Eric A Smith
BIO A 520
Principles and methods of evolutionary behavioral ecology, and critical examination of their application to human behavior in such areas as resource utilization, mating, parenting, life history, cooperation, and competition.
Behavioral ecology examines patterns of behavior as adaptations -- that is, as products of evolved cognitive mechanisms designed to respond in fitness-enhancing ways to social and environmental variation. In the last three decades, a growing number of anthropologists, archaeologists, and other social and biological scientists have been testing, refining, and elaborating theories and models from behavioral ecology in human populations. This seminar examines this body of work and its underlying theoretical basis.
Topics to be covered include: * frameworks for studying behavioral adaptative mechanisms (phenotypic adaptation, dual transmission theory, evolutionary psychology) * variation and change in subsistence strategies (including foraging strategies, emergence of agriculture, time allocation and spatial organization) * parental investment, mating systems, and life history strategies * evolutionary perspectives on cooperation (e.g., resource sharing, collective action) * the behavioral ecology of competition and hierarchy * costly signaling analyses of generosity, cooperation, and mate choice
Student learning goals
General method of instruction
Class sessions will focus on seminar discussion, plus student presentations and interactive lecturing. The primary written assignment is a mock research proposal outlining empirical research (in an ethnographic or archaeological setting) based on hypotheses derived from a particular model or topic in behavioral ecology.
This course is intended for graduate students in Biocultural Anthropology, and others who have a strong background in anthropology, evolutionary biology, or cognate fields. Non-anthropology students with sufficient background and interests are encouraged to contact the instructor about enrolling. Enrollment is limited to 15 students.

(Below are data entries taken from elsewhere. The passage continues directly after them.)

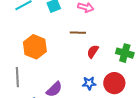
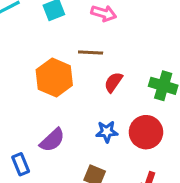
orange hexagon: (35, 47) -> (54, 78), moved

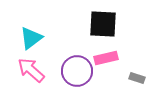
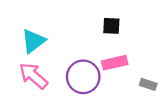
black square: (103, 24) -> (111, 26), size x0.6

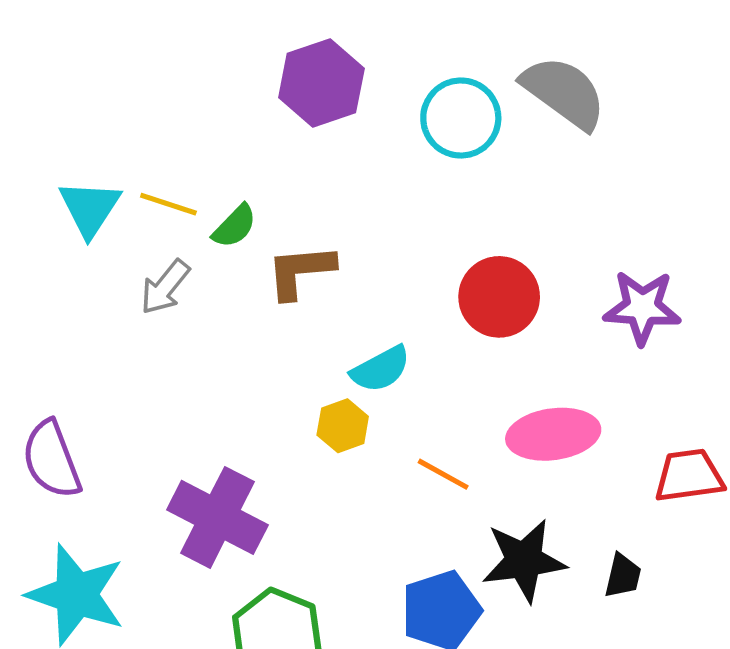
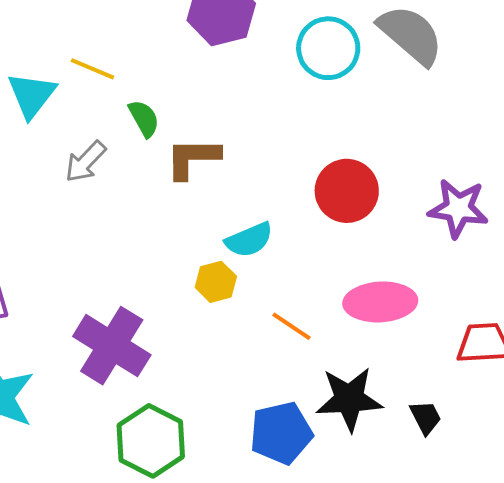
yellow line: (168, 204) -> (92, 69), moved
green semicircle: (235, 226) -> (144, 118), turned -78
black trapezoid: (623, 576) -> (426, 417), turned -45

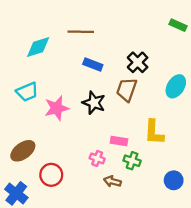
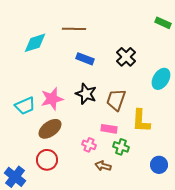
brown trapezoid: (127, 90) -> (116, 100), moved
cyan trapezoid: (27, 92) -> (25, 106), moved
brown ellipse: (23, 151) -> (50, 129), moved

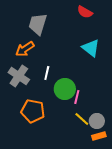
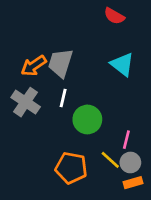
gray trapezoid: (38, 24) -> (60, 63), moved
pink line: (77, 97) -> (126, 140), moved
orange pentagon: (33, 111) -> (71, 168), moved

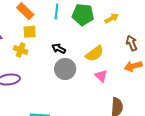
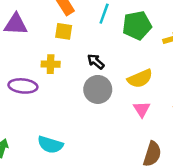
green pentagon: (83, 15) -> (137, 25), turned -30
yellow cross: (21, 50) -> (51, 64), moved, turned -32

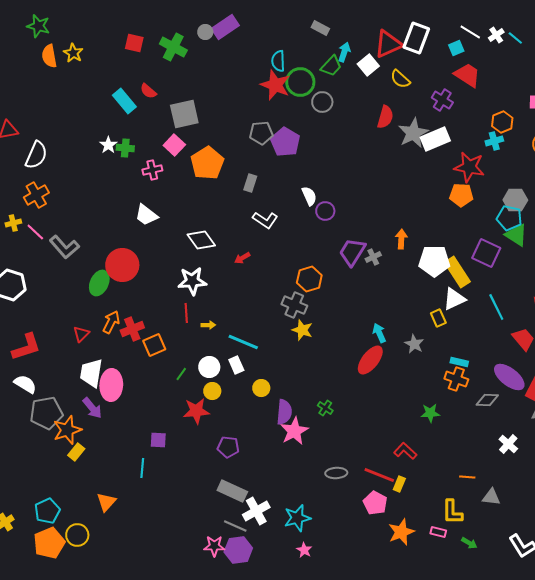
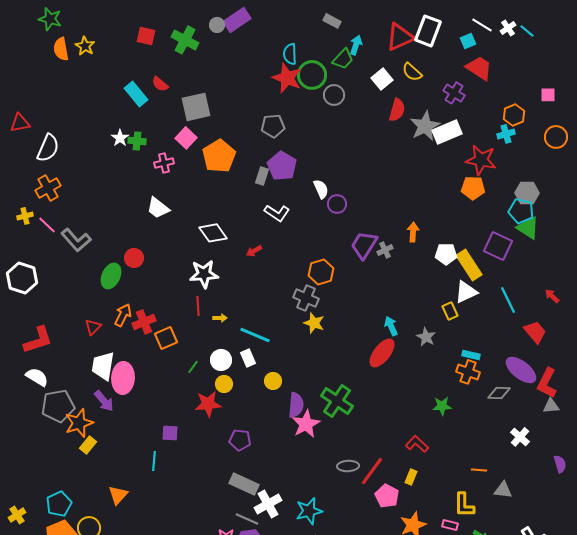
white square: (368, 65) -> (382, 79), moved
purple pentagon: (285, 142) -> (282, 166), moved
white pentagon: (434, 261) -> (446, 254), size x0.7
red circle: (122, 265) -> (134, 258), size x0.6
green cross: (325, 408) -> (337, 401), size x2.0
red line: (379, 475) -> (372, 471), moved, turned -76

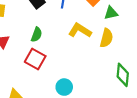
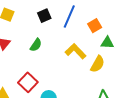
red square: (35, 59) -> (28, 82), moved

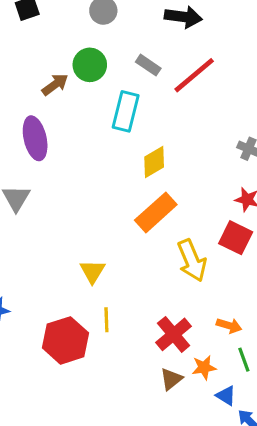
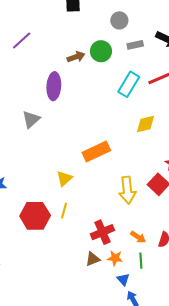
gray rectangle: (148, 65) -> (135, 45), moved, turned -63
cyan rectangle: (126, 111) -> (129, 84), moved
yellow diamond: (154, 162) -> (146, 124), moved
orange rectangle: (156, 212) -> (96, 152), moved

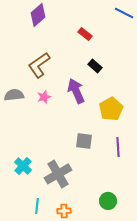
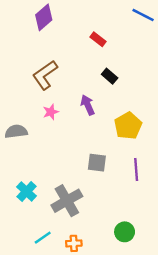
purple arrow: (76, 91) -> (88, 105), size x0.7
gray semicircle: (14, 95) -> (16, 132), moved
cyan line: (37, 206) -> (43, 238), turned 49

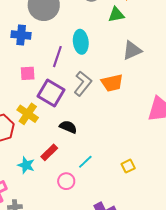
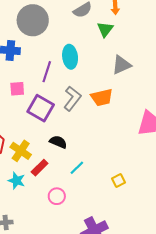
green triangle: (116, 15) -> (105, 29), turned -42
yellow cross: (28, 114) -> (21, 151), moved
cyan line: (85, 162) -> (77, 168), moved

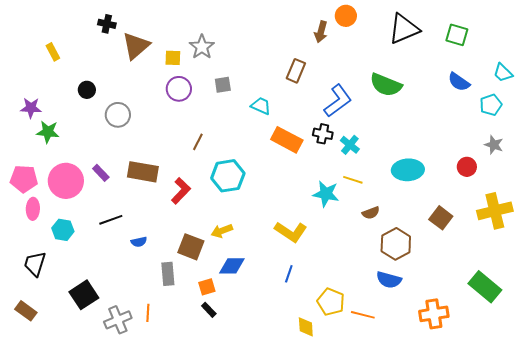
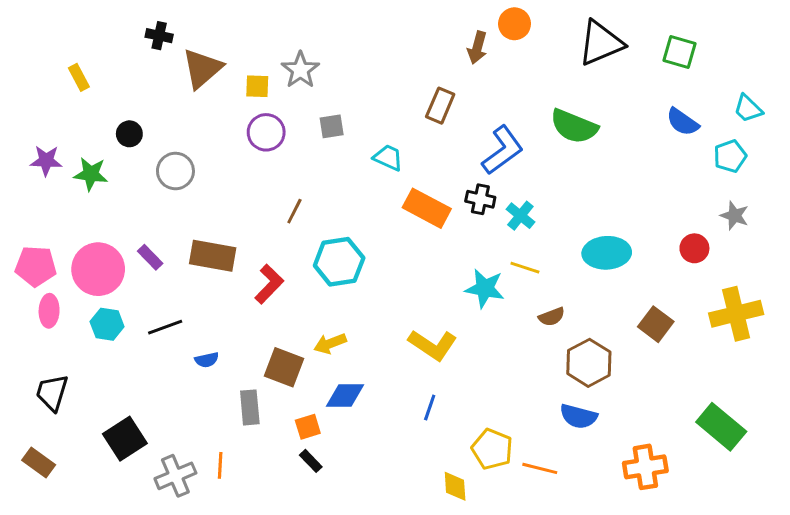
green star: (48, 132) -> (91, 174), moved
cyan hexagon: (63, 230) -> (107, 324), moved

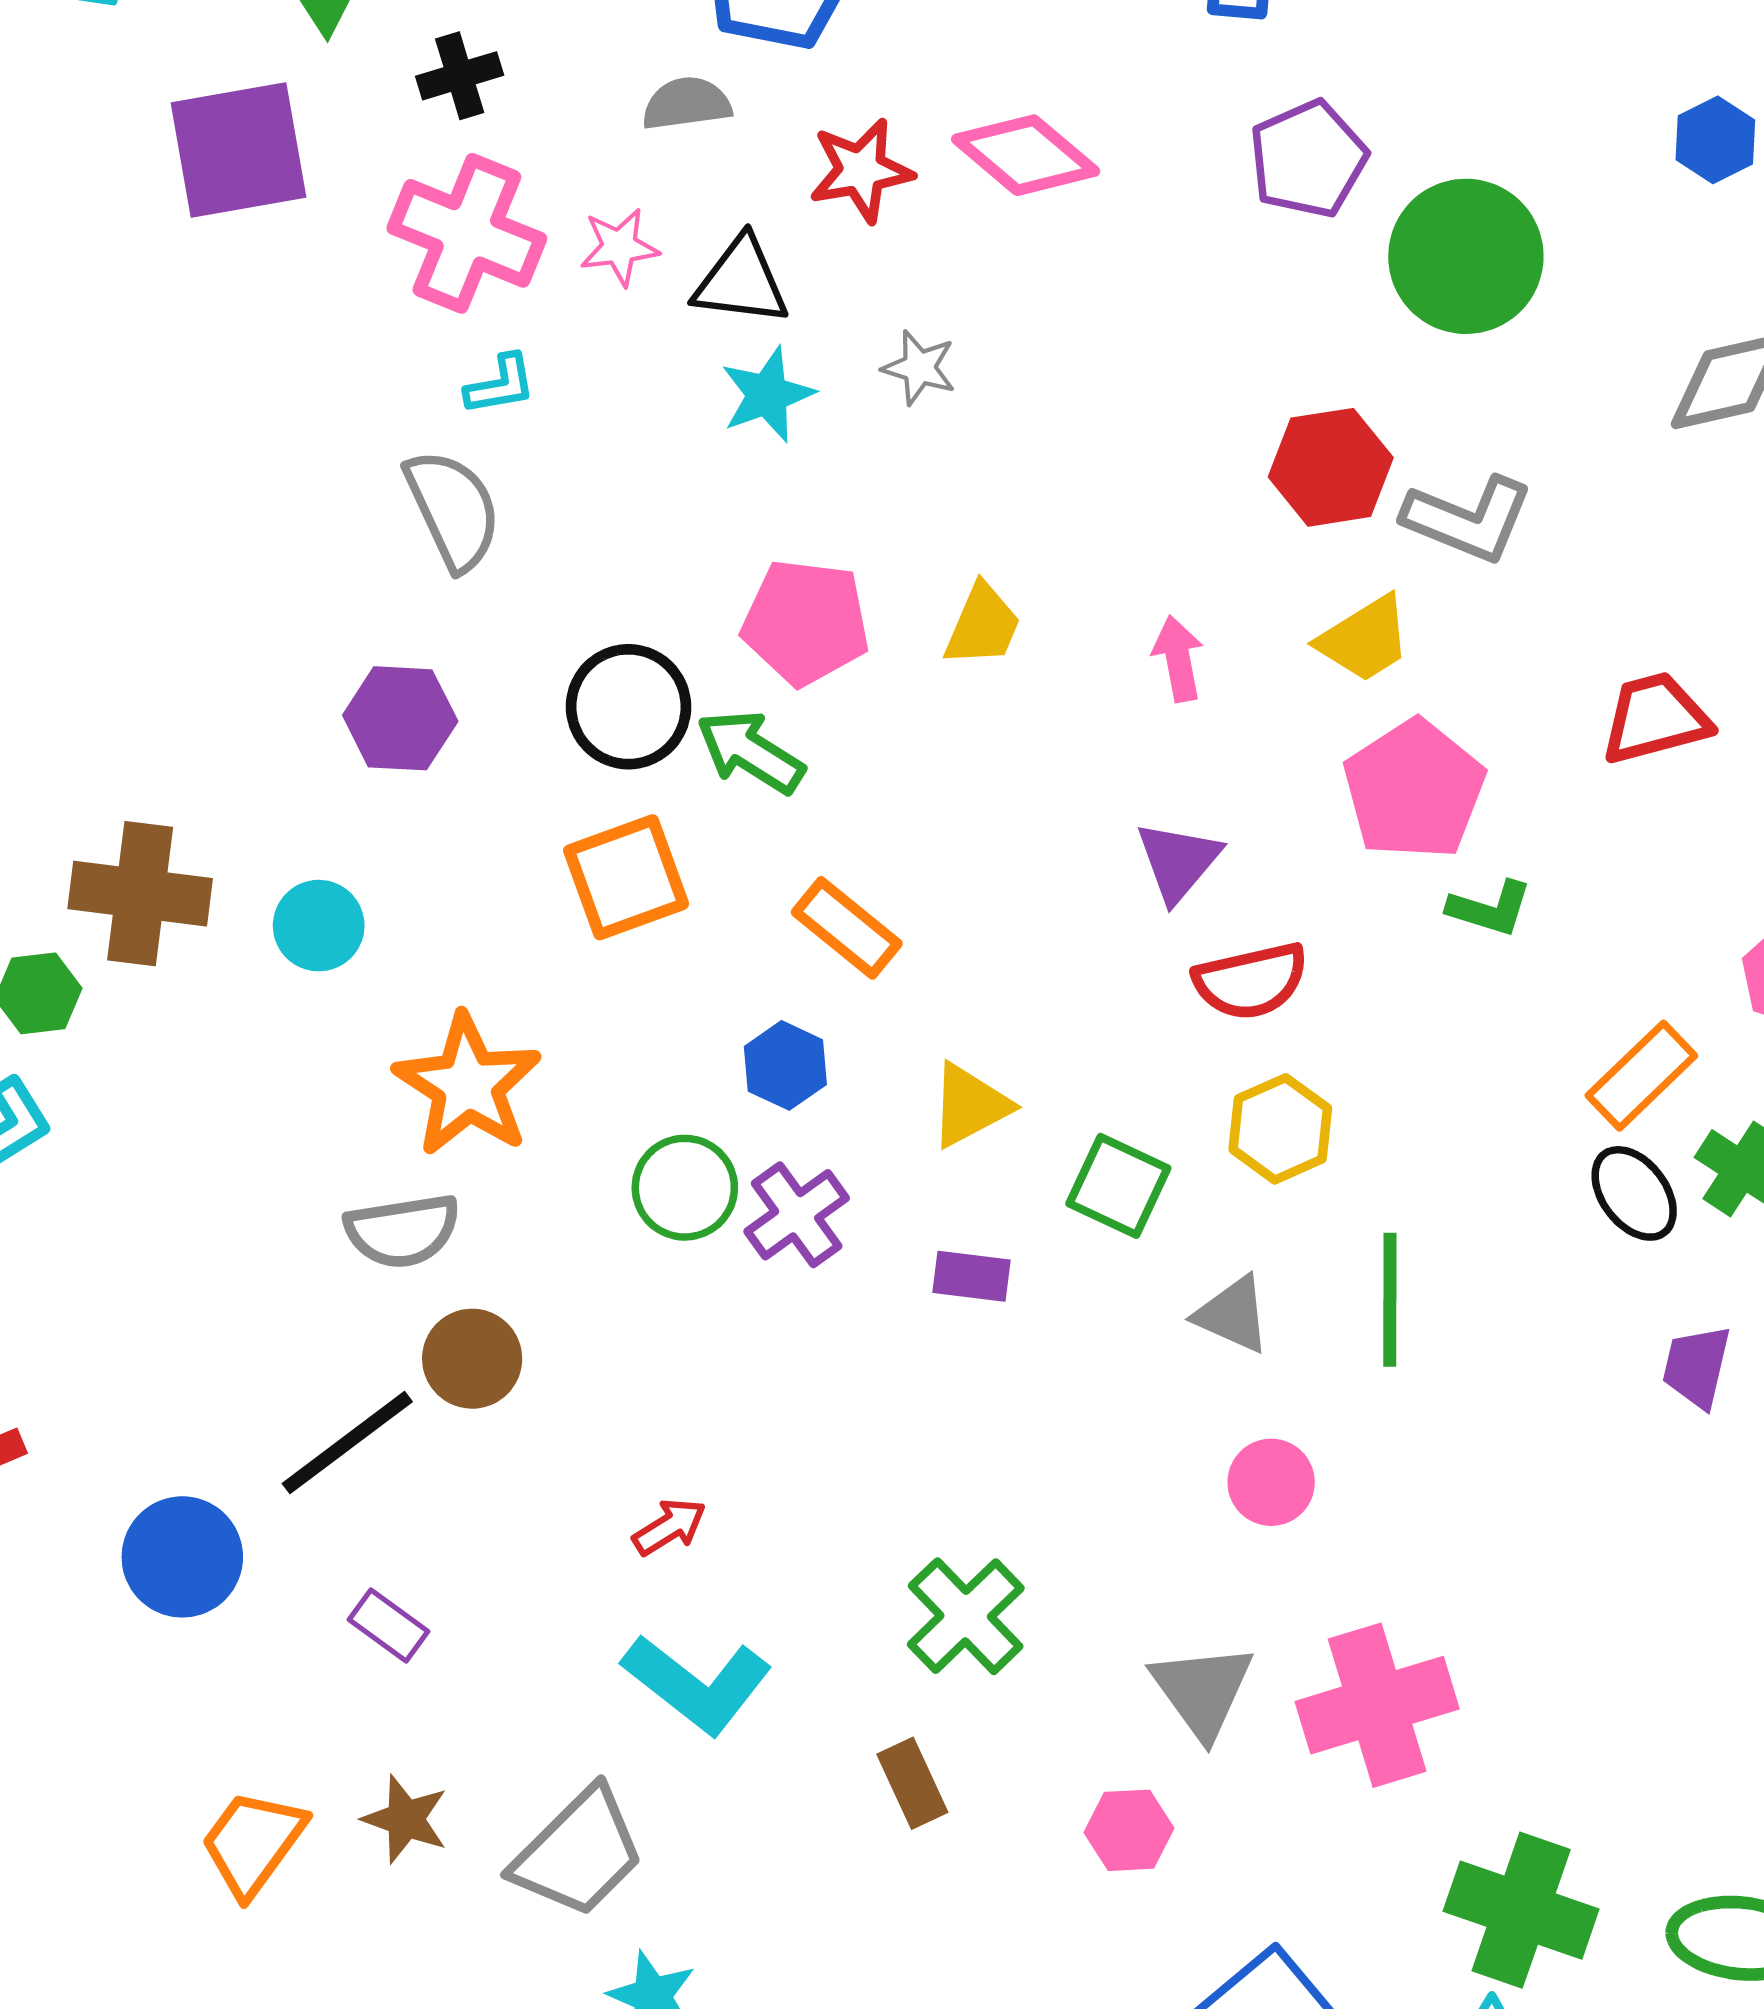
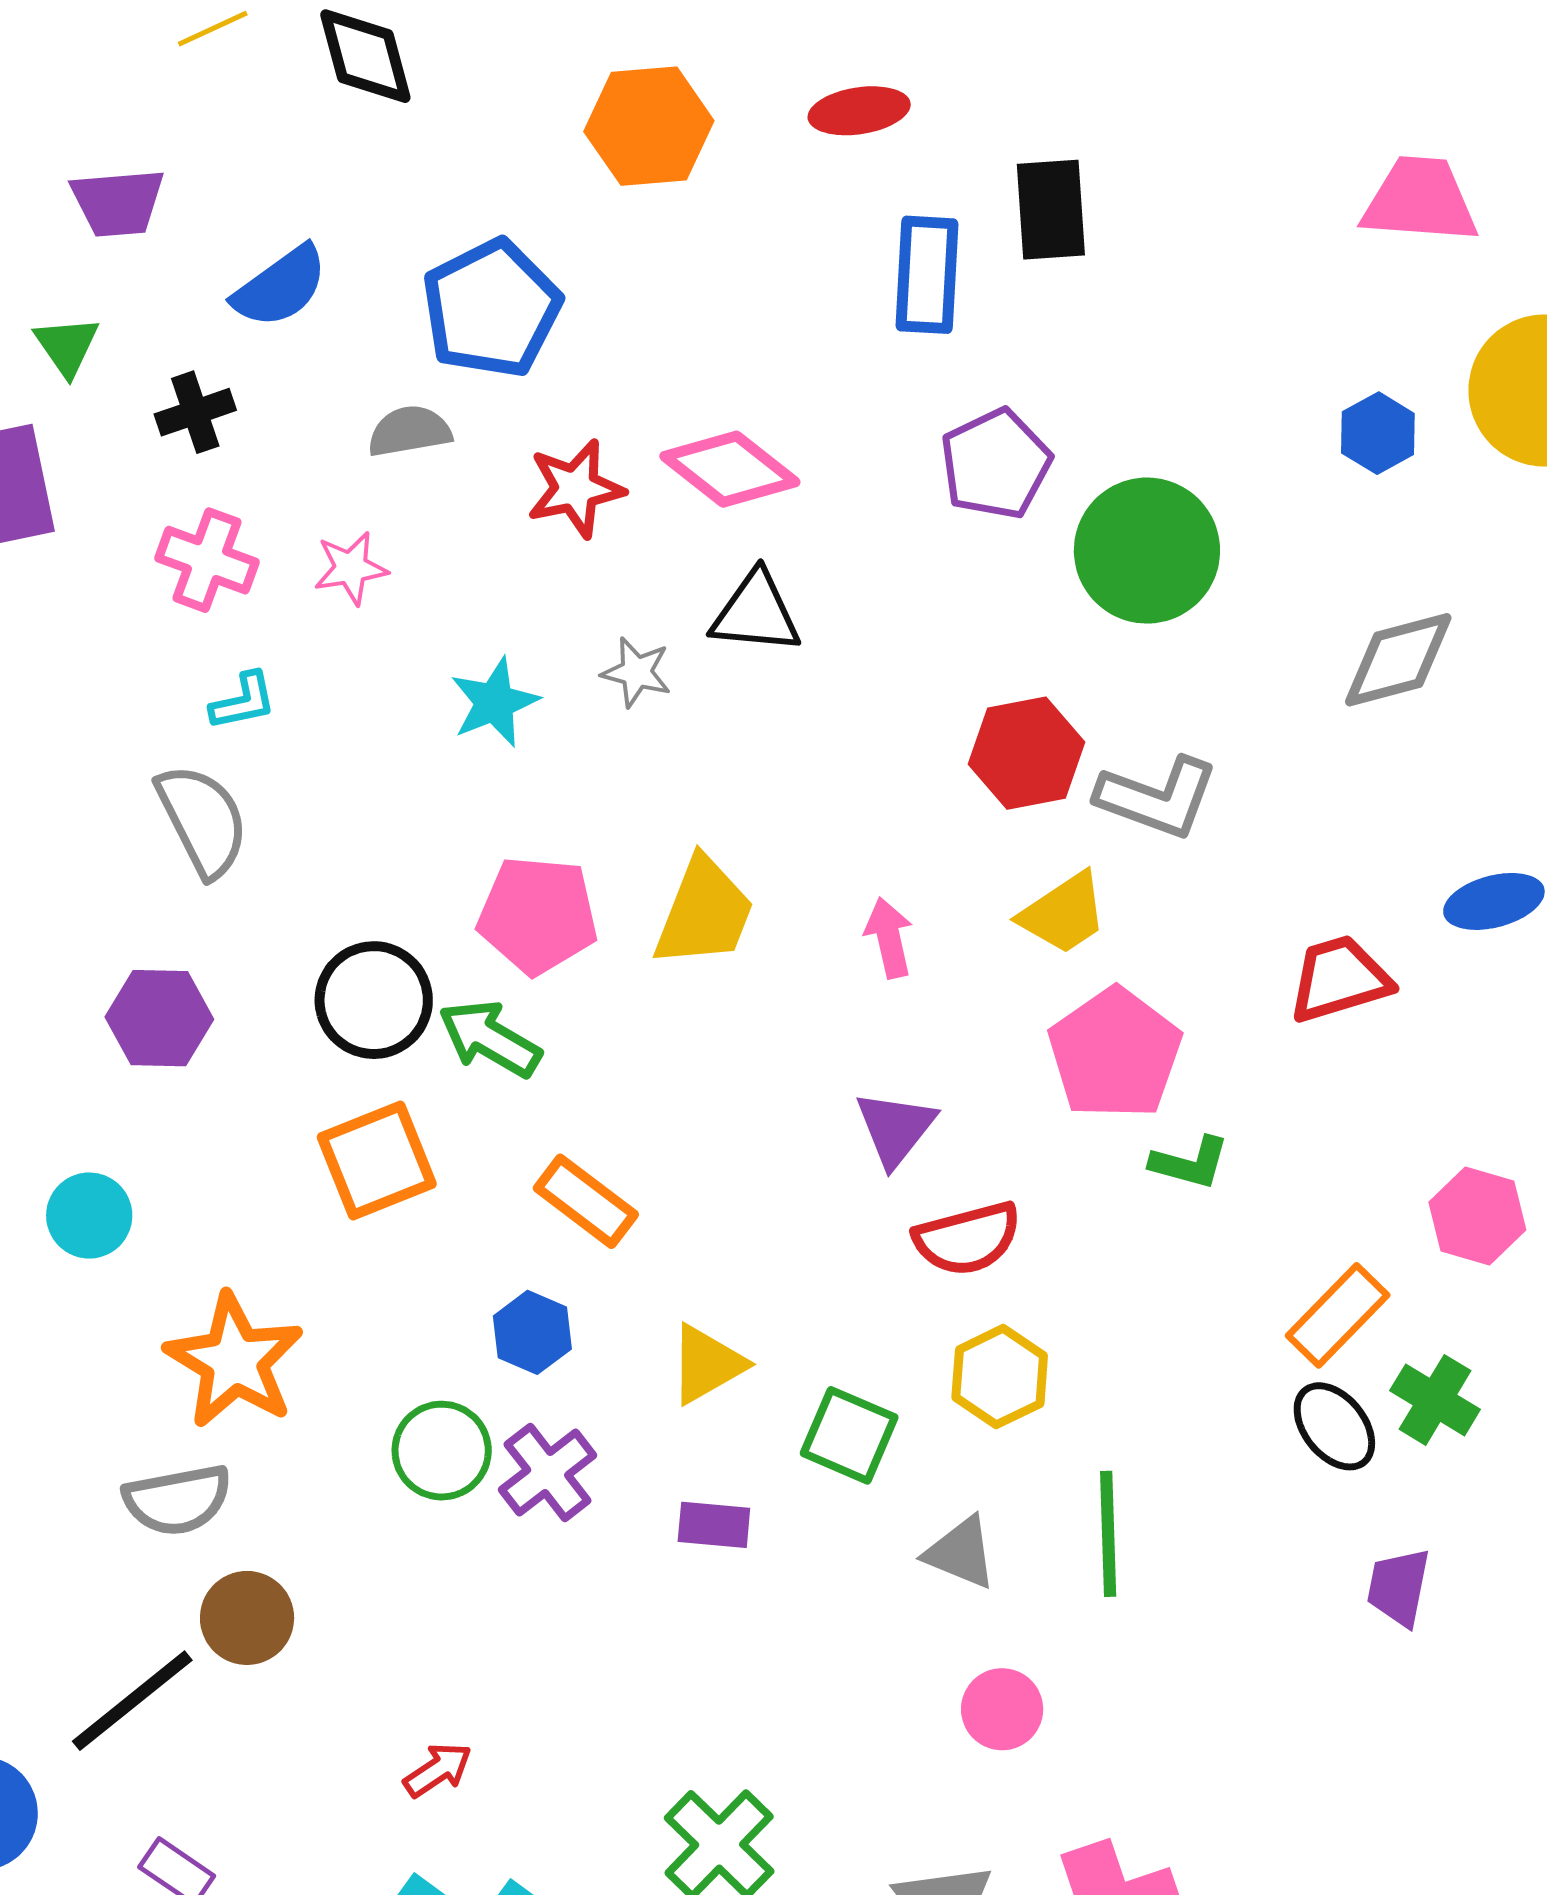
pink cross: (467, 233) -> (207, 560), size x0.7
black triangle: (741, 281) -> (756, 613), moved
yellow trapezoid: (983, 625) -> (704, 912), size x1.4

The reading consists of selections from two edited volumes (Evolutionary Ecology and Human Behavior, ed. Smith & Winterhalder; and Evolutionary Behavioral Ecology, ed. Westneat & Fox) plus a variety of journal articles. Those lacking sufficient background in the principles of behavioral biology and evolutionary adaptation will need to remedy this by additional reading from the Westneat & Fox text.
Class assignments and grading
The primary written assignment is a mock research proposal outlining proposed empirical research (in an ethnographic or archaeological setting) based on hypotheses derived from a particular model or topic in behavioral ecology. A class presentation on current debates over one of the topics in the syllabus will also be required.
Mock research proposal; class presentation; discussion topics and participation.